Pierre
- Species: Spheniscus demersus
- Sex: Male
- Hatched: February 16, 1983 Baltimore, Maryland, U.S.
- Died: May 6, 2016 (aged 33) San Francisco, California, U.S.

= Pierre (penguin) =

African penguin who lived at the California Academy of Sciences in San Francisco

Pierre (February 16, 1983 – May 6, 2016) was an African penguin (Spheniscus demersus) who lived at the California Academy of Sciences in San Francisco. He was the first penguin to have bald spots restored.

==Life==
Pierre hatched at the Maryland Zoo in Maryland in 1983 and was transferred in June to the Steinhart Aquarium facilities at the CAS, as a founding member of the Aquarium's penguin colony. In 1997, the then-14-year-old Pierre began coughing periodically, due to an allergic reaction inflaming the upper respiratory tract. He was subsequently treated with one or two daily doses of hydroxyzine. However, Pierre showed no other health issues.

On April 15, 2016, Pierre was diagnosed with renal failure. He died on May 6, 2016.

==Baldness and treatment==
In June 2004, Pierre molted and did not regrow his feathers properly. Pierre, who was the alpha male in his colony, began to become antisocial, and was shunned by the other penguins. He wouldn't swim much, since the water was too cold and he would have risked developing potentially fatal hypothermia. The bald spots spanned his chest, a patch on his back, and his entire tail and head. Medical tests in 2007 revealed that there was no blood infection, the feather biopsies yielded all normal limits, and the only internal dysfunction seemed to be a low-grade kidney problem.

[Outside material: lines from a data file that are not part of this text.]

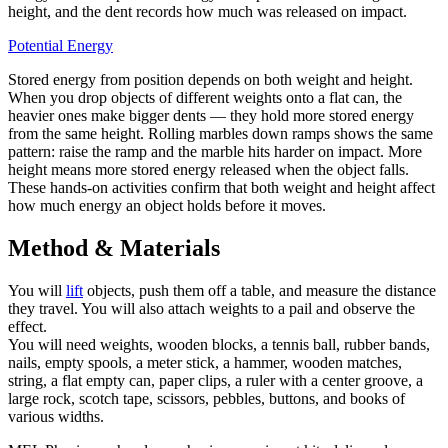
height, and the dent records how much was released on impact.
Potential Energy
Stored energy from position depends on both weight and height.
When you drop objects of different weights onto a flat can, the
heavier ones make bigger dents — they hold more stored energy
from the same height. Rolling marbles down ramps shows the same
pattern: raise the ramp and the marble hits harder on impact. More
height means more stored energy released when the object falls.
These hands-on activities confirm that both weight and height affect
how much energy an object holds before it moves.
Method & Materials
You will
lift
objects, push them off a table, and measure the distance
they travel. You will also attach weights to a pail and observe the
effect.
You will need weights, wooden blocks, a tennis ball, rubber bands,
nails, empty spools, a meter stick, a hammer, wooden matches,
string, a flat empty can, paper clips, a ruler with a center groove, a
large rock, scotch tape, scissors, pebbles, buttons, and books of
various widths.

Senior aquatic biologist Pam Schaller developed a desire to help Pierre when she saw him shivering. She attempted warming him at first, both with extended time in the "sun pen" and later a heat lamp, and when a hormonal treatment of levothyroxine failed, she thought about how divers dress in cold waters—in wetsuits, which led her to design a wetsuit with the help of Oceanic Worldwide, a wetsuit manufacturer and children's costume seamstress Celeste Argel in 2007.

The new wetsuit was designed to protect Pierre from the bitter cold that would have otherwise killed him. It was sewn in the shape of a vest, to allow movement when waddling and swimming. The 3 mm-thick neoprene vest was fastened using Velcro. The neoprene material allowed for wet/dry movement and warmth. The colors white, brown, and black were all tested, but each one seemed to draw curiosity from the other penguins. Black was the most discreet option, so that color was chosen for the vest. The vest had holes for Pierre's wings so that he could move them freely. The Velcro fastener ran vertically on the vest, so that if Pierre should gain or lose weight, he would not need a new vest.

After several attempts and close observances, the suit was successfully fitted for Pierre. Other penguins began to stop harassing him after his receival of the vest. NPR's All Things Considered called him "the world's best-dressed penguin." Pierre would fully regrow his plumage by April 2008.